En tant qu'Athos Roussos, une figure paternelle chaleureuse mais non moins conflictuelle, la fascinante Rade Serbedzija offre un joli 180 de son tour en tant que M. Milich huileux de «Eyes Wide Shut», et Michaela d'Ayelet Zurer fournit une sensualité maternelle qui éveille finalement Jakob de son exil écrivain (mais certes assez moelleux). Plus important encore, Stephen Dillane est intelligemment interprété comme Jakob - le mélange d'intelligence et de vulnérabilité de l'acteur soutient une voix off qui aurait facilement pu devenir monotone ou larmoyante. Son look enfantin permet de négliger son brogue irlandais autrement anormal et d'empêcher même une scène de sexe de dernière minute (avec des abricots succulents et un reniflement d'orteil) de paraître trop exagéré.

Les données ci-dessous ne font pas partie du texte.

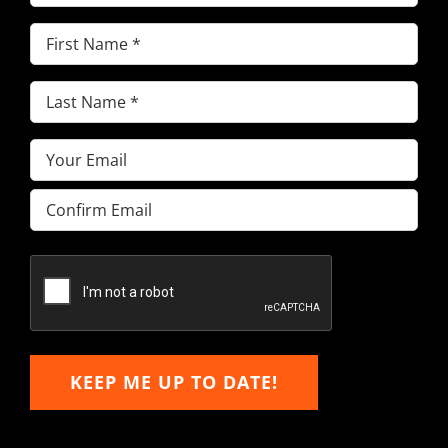
First
Name
(Required)
Last
Name
(Required)
Email
(Required)
Enter
Email
Confirm
Email
KEEP ME UP TO DATE!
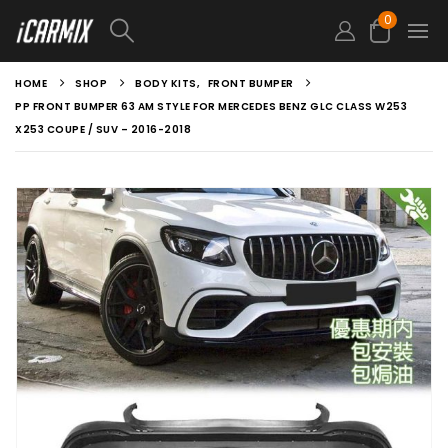
0
HOME
SHOP
BODY KITS
,
FRONT BUMPER
PP FRONT BUMPER 63 AM STYLE FOR MERCEDES BENZ GLC CLASS W253
X253 COUPE / SUV – 2016-2018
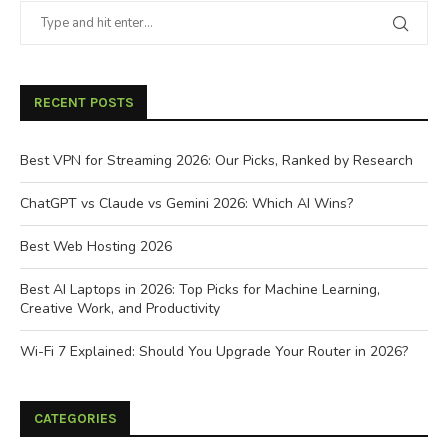
RECENT POSTS
Best VPN for Streaming 2026: Our Picks, Ranked by Research
ChatGPT vs Claude vs Gemini 2026: Which AI Wins?
Best Web Hosting 2026
Best AI Laptops in 2026: Top Picks for Machine Learning,
Creative Work, and Productivity
Wi-Fi 7 Explained: Should You Upgrade Your Router in 2026?
CATEGORIES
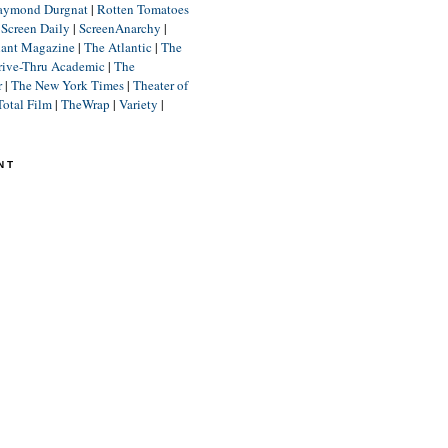
aymond Durgnat
|
Rotten Tomatoes
|
Screen Daily
|
ScreenAnarchy
|
lant Magazine
|
The Atlantic
|
The
rive-Thru Academic
|
The
r
|
The New York Times
|
Theater of
Total Film
|
TheWrap
|
Variety
|
NT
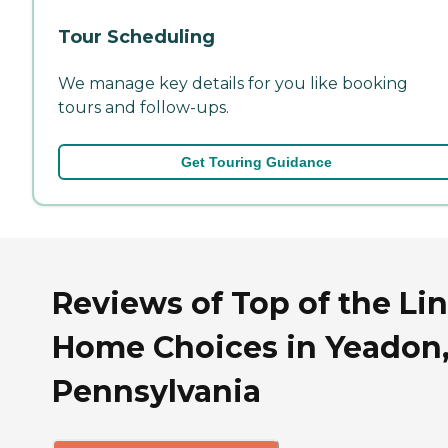
Tour Scheduling
We manage key details for you like booking
tours and follow-ups.
Get Touring Guidance
Reviews of Top of the Li
Home Choices in Yeadon
Pennsylvania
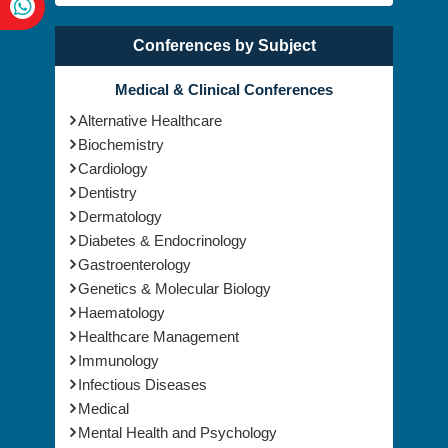
Conferences by Subject
Medical & Clinical Conferences
Alternative Healthcare
Biochemistry
Cardiology
Dentistry
Dermatology
Diabetes & Endocrinology
Gastroenterology
Genetics & Molecular Biology
Haematology
Healthcare Management
Immunology
Infectious Diseases
Medical
Mental Health and Psychology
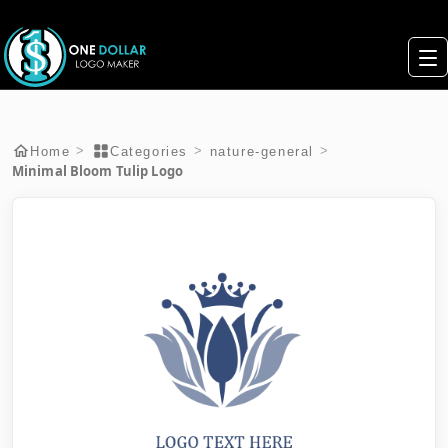
>
>
>
Home
Categories
nature-general
Minimal Bloom Tulip Logo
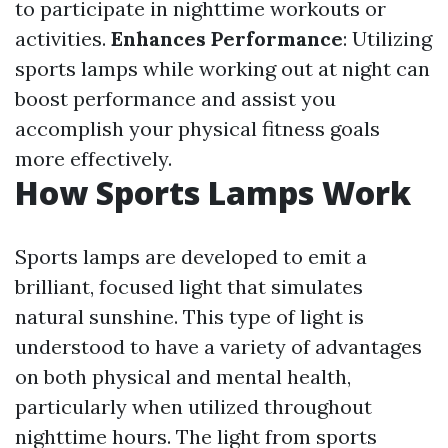
to participate in nighttime workouts or
activities.
Enhances Performance
: Utilizing
sports lamps while working out at night can
boost performance and assist you
accomplish your physical fitness goals
more effectively.
How Sports Lamps Work
Sports lamps are developed to emit a
brilliant, focused light that simulates
natural sunshine. This type of light is
understood to have a variety of advantages
on both physical and mental health,
particularly when utilized throughout
nighttime hours. The light from sports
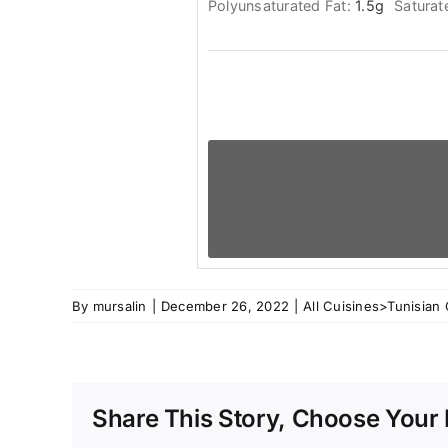
Polyunsaturated Fat:
1.5
g
Saturat
By
mursalin
|
December 26, 2022
|
All Cuisines>Tunisian 
Share This Story, Choose Your 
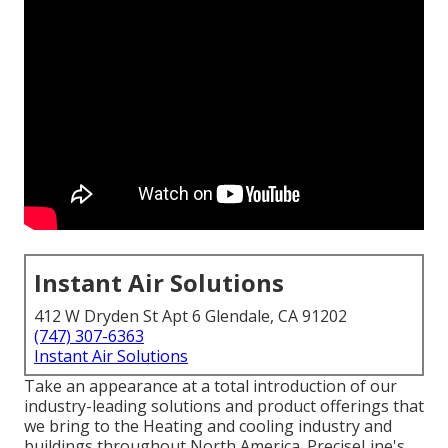
Instant Air Solutions
412 W Dryden St Apt 6 Glendale, CA 91202
(747) 307-6363
Instant Air Solutions
Take an appearance at a total introduction of our
industry-leading solutions and product offerings that
we bring to the Heating and cooling industry and
buildings throughout North America. PreciseLine's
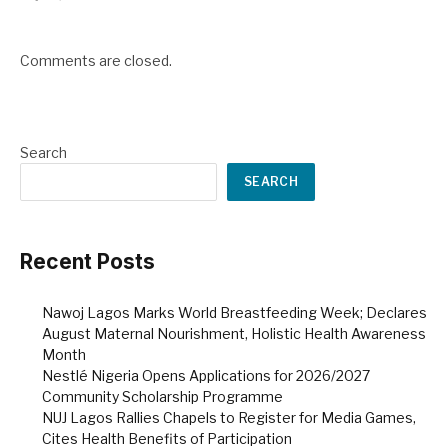
Comments are closed.
Search
SEARCH
Recent Posts
Nawoj Lagos Marks World Breastfeeding Week; Declares
August Maternal Nourishment, Holistic Health Awareness
Month
Nestlé Nigeria Opens Applications for 2026/2027
Community Scholarship Programme
NUJ Lagos Rallies Chapels to Register for Media Games,
Cites Health Benefits of Participation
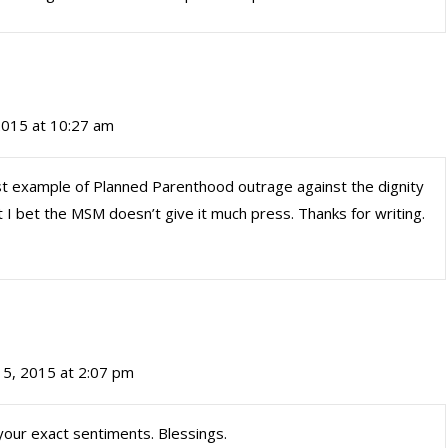
 2015 at 10:27 am
est example of Planned Parenthood outrage against the dignity
but I bet the MSM doesn’t give it much press. Thanks for writing.
 15, 2015 at 2:07 pm
your exact sentiments. Blessings.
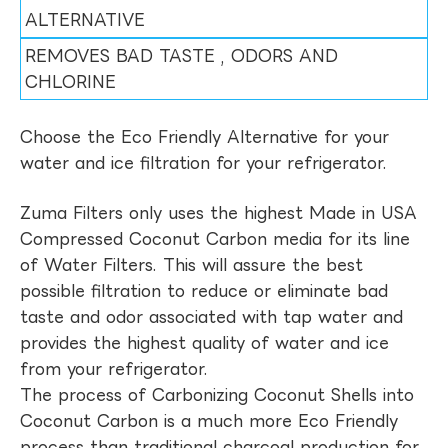
ALTERNATIVE
REMOVES BAD TASTE , ODORS AND
CHLORINE
Choose the Eco Friendly Alternative for your
water and ice filtration for your refrigerator.
Zuma Filters only uses the highest Made in USA
Compressed Coconut Carbon media for its line
of Water Filters. This will assure the best
possible filtration to reduce or eliminate bad
taste and odor associated with tap water and
provides the highest quality of water and ice
from your refrigerator.
The process of Carbonizing Coconut Shells into
Coconut Carbon is a much more Eco Friendly
process than traditional charcoal production for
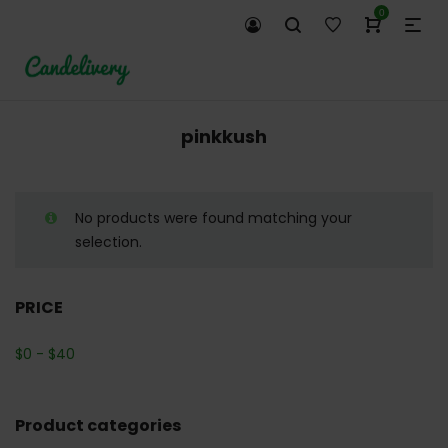
0
pinkkush
No products were found matching your
selection.
PRICE
$
0
-
$
40
Product categories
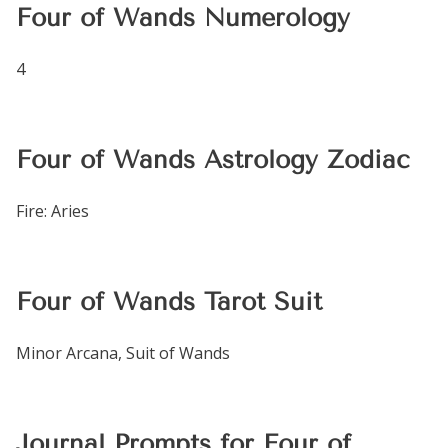
Four of Wands Numerology
4
Four of Wands Astrology Zodiac
Fire: Aries
Four of Wands Tarot Suit
Minor Arcana, Suit of Wands
Journal Prompts for Four of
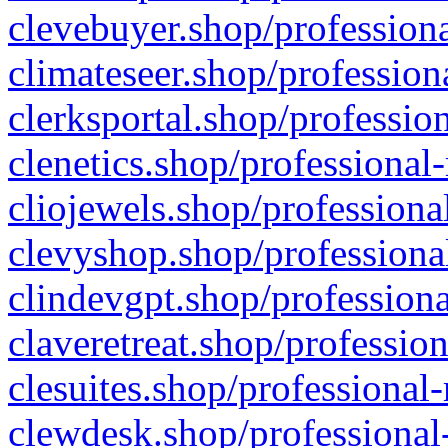
clevebuyer.shop/professiona
climateseer.shop/profession
clerksportal.shop/professio
clenetics.shop/professional
cliojewels.shop/professiona
clevyshop.shop/professional
clindevgpt.shop/professiona
claveretreat.shop/profession
clesuites.shop/professional-
clewdesk.shop/professional-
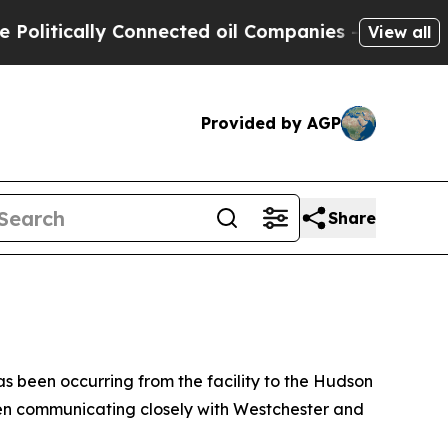
litically Connected oil Companies — not Taxpaye
View all
Provided by AGP
Share
s been occurring from the facility to the Hudson
en communicating closely with Westchester and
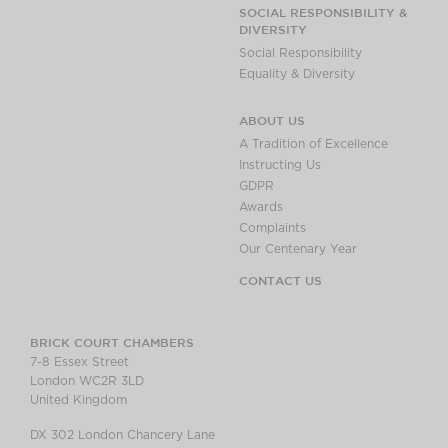
Chambers Podcast
Insights
SOCIAL RESPONSIBILITY &
DIVERSITY
Brick Court in the
Social Responsibility
News
Equality & Diversity
Future Events
Past Events
ABOUT US
Brexit Law Blog:
A Tradition of Excellence
Archive
Instructing Us
GDPR
SOCIAL
Awards
RESPONSIBILITY &
Complaints
DIVERSITY
Our Centenary Year
Social Responsibility
CONTACT US
Equality & Diversity
ABOUT US
BRICK COURT CHAMBERS
7-8 Essex Street
A Tradition of
London WC2R 3LD
Excellence
United Kingdom
Instructing Us
DX 302 London Chancery Lane
GDPR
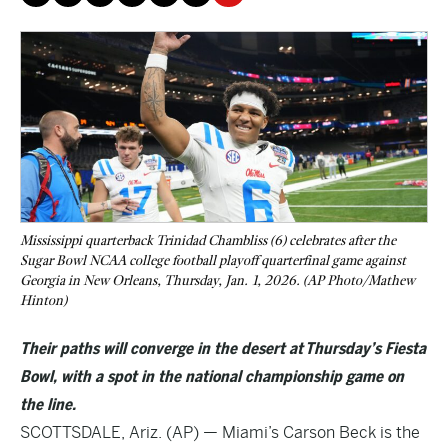
Mississippi quarterback Trinidad Chambliss (6) celebrates after the
Sugar Bowl NCAA college football playoff quarterfinal game against
Georgia in New Orleans, Thursday, Jan. 1, 2026. (AP Photo/Mathew
Hinton)
Their paths will converge in the desert at Thursday’s Fiesta
Bowl, with a spot in the national championship game on
the line.
SCOTTSDALE, Ariz. (AP) — Miami’s Carson Beck is the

À certains égards, le film est une histoire de l'Holocauste sans l'Holocauste, comme la «Shoah» de Claude Lanzmann, bien sûr avec une intention entièrement différente. Jakob, comme Lanzmann, tente de découvrir indirectement l'expérience de sa famille, à travers les archives et le témoignage des autres, et à travers des hallucinations fantomatiques et des souvenirs reconstruits. Mais le projet de Jakob est destiné à l’irrésolution, et à mesure que sa vie et son travail progressent, il devient clair qu’il n’apprendra jamais de manière satisfaisante le sort de sa mère et de sa sœur. Contrairement à beaucoup de films sur l'expérience de l'auteur («La cloche de plongée et le papillon» de Julian Schnabel n'étant que le plus récent), le film de Podeswa montre efficacement les mécanismes émotionnels de l'écriture, comment le travail de Jakob fonctionne pour atténuer les cicatrices de ses débuts. traumatisme et l'aider à passer à autre chose. De cette façon, ce qui est le plus audacieux au sujet des «pièces fugitives», c'est qu'il aborde non seulement comment se souvenir de l'Holocauste mais aussi comment l'oublier, ou du moins comment invoquer ses fantômes sans en devenir un.

[Leo Goldsmith est un contributeur fréquent de Reverse Shot, ainsi qu'un éditeur de Not Coming to a Theatre Near You.]